Manger Musikklag’s principal cornet, Erlend Aagaard-Nilsen, give the world premiere of Bjorn Bolstad Skjelbred’s Trumpet and Piano work, ‘Resisting Gravity’.
Confidence and poise
A performer of talent, confidence and poise, he was totally at ease with the music and interacted effortlessly with the pianist and the audience.
Krohnengen Band, directed by Gary Peterson, provided a more conventional concert, which gave the audience a welcome break from the serious repertoire and provided the opportunity to sit back and enjoy music, most of which was arranged by the conductor.
The penultimate concert gave the opportunity to hear the Bottom End Quartet, comprising percussion, bass clarinet, bass trombone and tuba, which featured music from percussionist Craig Farr and students from the Grieg Academy.
Rapt attention from the audience in Bergen
Once again it succeeded in giving young writers the chance to have their music played to a knowledgeable audience.
It was intelligent programmings that saw the Festival start and finish with its two most anticipated concerts.
Bringing the curtain down was the Norwegian Brass Expo, a ten-piece brass and percussion ensemble that draws its personnel from the ranks of the best professional musicians from across Norway.
Performing a heavyweight programme of music not for the feint hearted, the ensemble gave a demonstration of flair and imagination.
Opening with Mark-Anthony Turnage’s, ‘Set To’, they instantly provided an example of their qualities on demanding music.
The world premiere of ‘Yacky Gut Fur, Sour Beehives’, from the pen of Jon Øivind Ness saw the audience’s ears pinned back, as we were led on an inventive, energetic musical ride.

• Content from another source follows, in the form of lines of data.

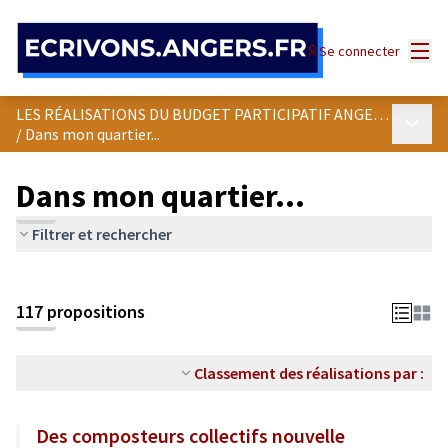
Panneau de gestion des cookies
Menu
Se connecter
LES RÉALISATIONS DU BUDGET PARTICIPATIF ANGEVIN
Menu p
/
Dans mon quartier...
Dans mon quartier...
Filtrer et rechercher
Passer la carte
Leaflet
|
©
OpenStreetMap
contributors
L'élément suivant est une carte qui présente les éléments de cet
+
117 propositions
−
Classement des réalisations par :
Des composteurs collectifs nouvelle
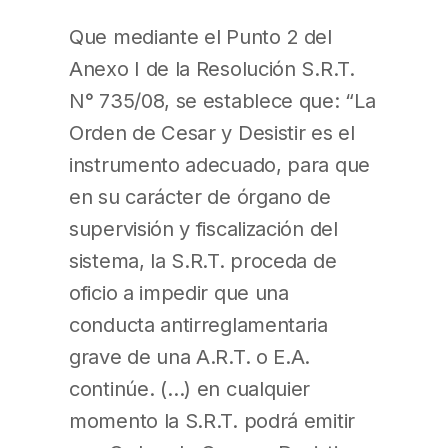
Que mediante el Punto 2 del
Anexo I de la Resolución S.R.T.
N° 735/08, se establece que: “La
Orden de Cesar y Desistir es el
instrumento adecuado, para que
en su carácter de órgano de
supervisión y fiscalización del
sistema, la S.R.T. proceda de
oficio a impedir que una
conducta antirreglamentaria
grave de una A.R.T. o E.A.
continúe. (…) en cualquier
momento la S.R.T. podrá emitir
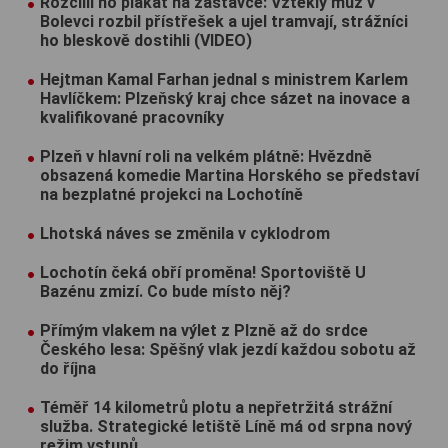
Rozčílil ho plakát na zastávce: Vzteklý muž v
Bolevci rozbil přístřešek a ujel tramvají, strážníci
ho bleskově dostihli (VIDEO)
Hejtman Kamal Farhan jednal s ministrem Karlem
Havlíčkem: Plzeňský kraj chce sázet na inovace a
kvalifikované pracovníky
Plzeň v hlavní roli na velkém plátně: Hvězdně
obsazená komedie Martina Horského se představí
na bezplatné projekci na Lochotíně
Lhotská náves se změnila v cyklodrom
Lochotín čeká obří proměna! Sportoviště U
Bazénu zmizí. Co bude místo něj?
Přímým vlakem na výlet z Plzně až do srdce
Českého lesa: Spěšný vlak jezdí každou sobotu až
do října
Téměř 14 kilometrů plotu a nepřetržitá strážní
služba. Strategické letiště Líně má od srpna nový
režim vstupů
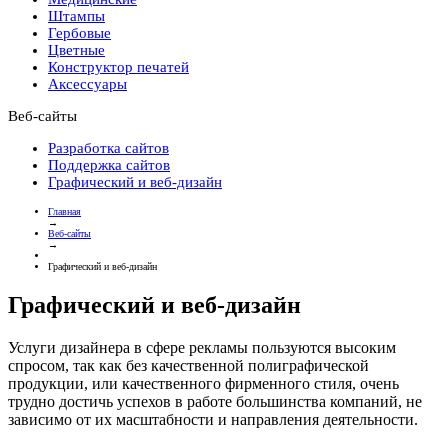
Штампы
Гербовые
Цветные
Конструктор печатей
Аксессуары
Веб-сайты
Разработка сайтов
Поддержка сайтов
Графический и веб-дизайн
Главная
→
Веб-сайты
→
Графический и веб-дизайн
Графический и веб-дизайн
Услуги дизайнера в сфере рекламы пользуются высоким
спросом, так как без качественной полиграфической
продукции, или качественного фирменного стиля, очень
трудно достичь успехов в работе большинства компаний, не
зависимо от их масштабности и направления деятельности.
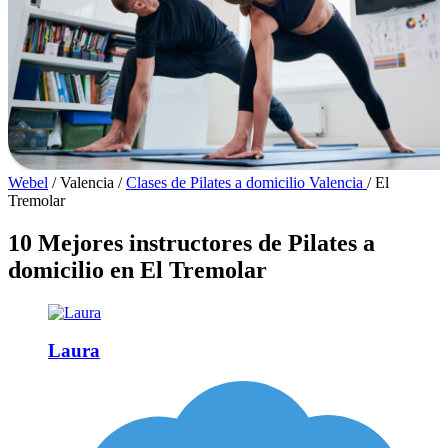
Webel
/
Valencia
/
Clases de Pilates a domicilio Valencia
/
El
Tremolar
10 Mejores instructores de Pilates a
domicilio en El Tremolar
Laura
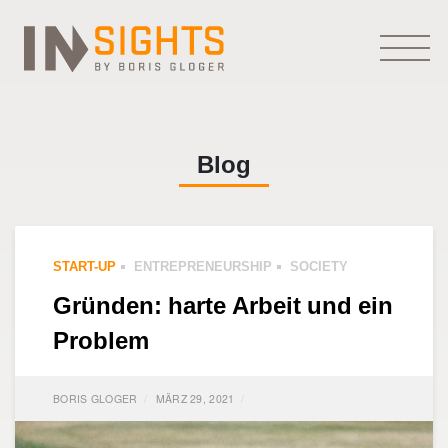
Blog
START-UP
ENTREPRENEURSHIP
SOCIETY
Gründen: harte Arbeit und ein
Problem
BORIS GLOGER
MÄRZ 29, 2021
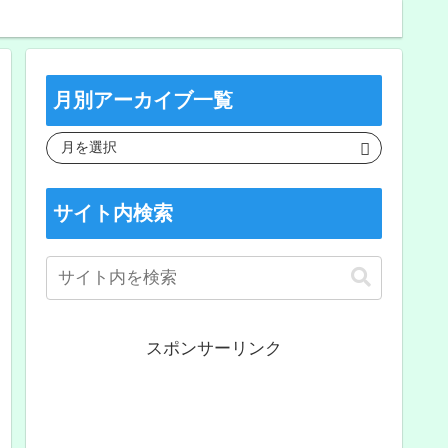
月別アーカイブ一覧
サイト内検索
スポンサーリンク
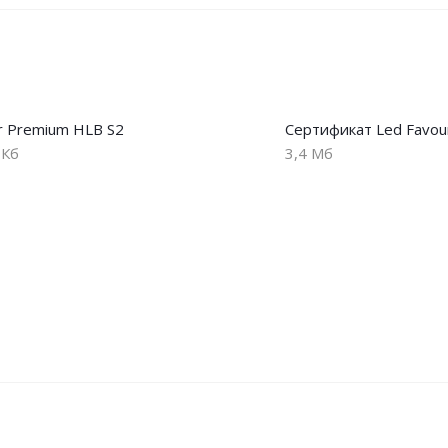
or Premium HLB S2
Сертификат Led Favou
 Кб
3,4 Мб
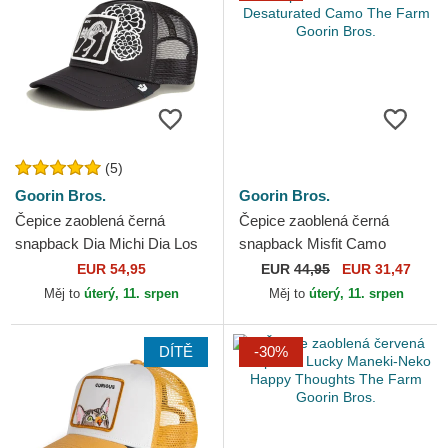
(5)
Goorin Bros.
Goorin Bros.
Čepice zaoblená černá
Čepice zaoblená černá
snapback Dia Michi Dia Los
snapback Misfit Camo
Muertos The Farm Goorin
Desaturated Camo The Farm
EUR 54,95
EUR
44,95
EUR 31,47
Bros.
Goorin Bros.
Měj to
úterý, 11. srpen
Měj to
úterý, 11. srpen
DÍTĚ
-30%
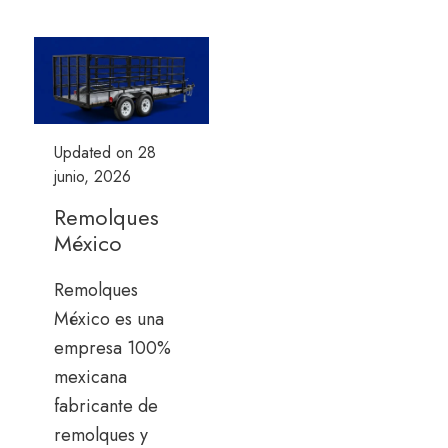
Updated on
28
junio, 2026
Remolques
México
Remolques
México es una
empresa 100%
mexicana
fabricante de
remolques y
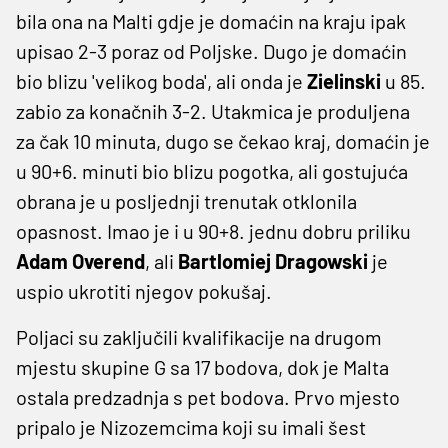
bila ona na Malti gdje je domaćin na kraju ipak
upisao 2-3 poraz od Poljske. Dugo je domaćin
bio blizu 'velikog boda', ali onda je
Zielinski
u 85.
zabio za konačnih 3-2. Utakmica je produljena
za čak 10 minuta, dugo se čekao kraj, domaćin je
u 90+6. minuti bio blizu pogotka, ali gostujuća
obrana je u posljednji trenutak otklonila
opasnost. Imao je i u 90+8. jednu dobru priliku
Adam Overend
, ali
Bartlomiej Dragowski
je
uspio ukrotiti njegov pokušaj.
Poljaci su zaključili kvalifikacije na drugom
mjestu skupine G sa 17 bodova, dok je Malta
ostala predzadnja s pet bodova. Prvo mjesto
pripalo je Nizozemcima koji su imali šest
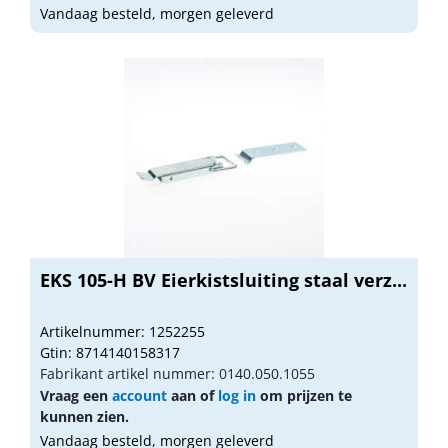
Vandaag besteld, morgen geleverd
EKS 105-H BV Eierkistsluiting staal verz...
Artikelnummer: 1252255
Gtin: 8714140158317
Fabrikant artikel nummer: 0140.050.1055
Vraag een
account
aan of
log in
om prijzen te
kunnen zien.
Vandaag besteld, morgen geleverd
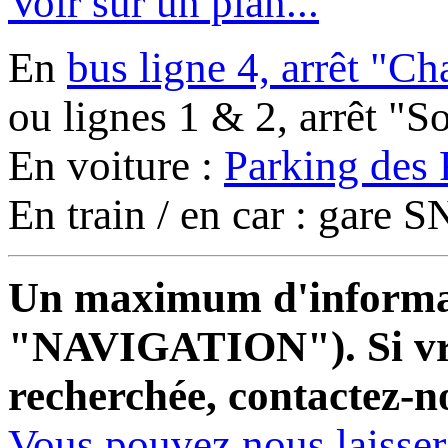
Voir sur un plan...
En
bus ligne 4, arrêt "C
ou lignes 1 & 2, arrêt "
En voiture :
Parking des 
En train / en car : gare
Un maximum d'informati
"NAVIGATION"). Si vrai
recherchée, contactez-n
Vous pouvez nous laisse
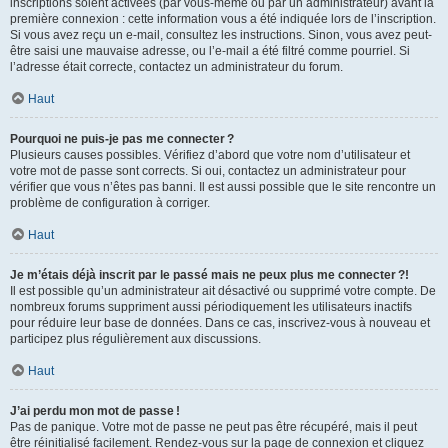
inscriptions soient activées (par vous-même ou par un administrateur) avant la
première connexion : cette information vous a été indiquée lors de l’inscription.
Si vous avez reçu un e-mail, consultez les instructions. Sinon, vous avez peut-
être saisi une mauvaise adresse, ou l’e-mail a été filtré comme pourriel. Si
l’adresse était correcte, contactez un administrateur du forum.
Haut
Pourquoi ne puis-je pas me connecter ?
Plusieurs causes possibles. Vérifiez d’abord que votre nom d’utilisateur et
votre mot de passe sont corrects. Si oui, contactez un administrateur pour
vérifier que vous n’êtes pas banni. Il est aussi possible que le site rencontre un
problème de configuration à corriger.
Haut
Je m’étais déjà inscrit par le passé mais ne peux plus me connecter ?!
Il est possible qu’un administrateur ait désactivé ou supprimé votre compte. De
nombreux forums suppriment aussi périodiquement les utilisateurs inactifs
pour réduire leur base de données. Dans ce cas, inscrivez-vous à nouveau et
participez plus régulièrement aux discussions.
Haut
J’ai perdu mon mot de passe !
Pas de panique. Votre mot de passe ne peut pas être récupéré, mais il peut
être réinitialisé facilement. Rendez-vous sur la page de connexion et cliquez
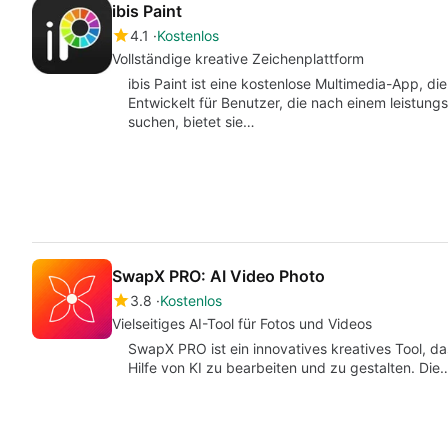
ibis Paint
4.1
Kostenlos
Vollständige kreative Zeichenplattform
ibis Paint ist eine kostenlose Multimedia-App, di
Entwickelt für Benutzer, die nach einem leistung
suchen, bietet sie…
SwapX PRO: AI Video Photo
3.8
Kostenlos
Vielseitiges AI-Tool für Fotos und Videos
SwapX PRO ist ein innovatives kreatives Tool, da
Hilfe von KI zu bearbeiten und zu gestalten. Die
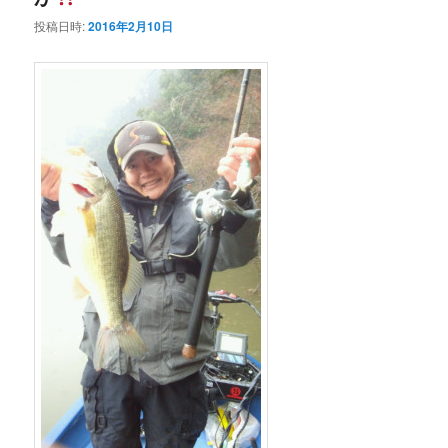
投稿日時:
2016年2月10日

A short break was needed before the ensemble flew into Derek Bourgeois’, ‘Concerto Grosso’.
A personal favourite and so much more effective in its original form than the brass band version, the ensemble showcased their technical prowess to great effect, especially Frode Amundsen, who gave a mini masterclass in tuba virtuosity.
The work drew to a powerful finale, which left the audience demanding more.
They weren’t to be disappointed.
As an encore, a lovely rendition of ‘Jeanie with the Light Brown Hair’ played as sweetly as you could imagine.
Back at Bar Rica, performers, organisers, composers and audience chatted and partied into the early hours, a perfect end to a great weekend of music making.
I have no idea what next year will bring, but if anyone is looking for a bit of musical inspiration, then you need to be in Bergen to check this great festival out for yourself in 2012.
Hopefully I will see you all there too.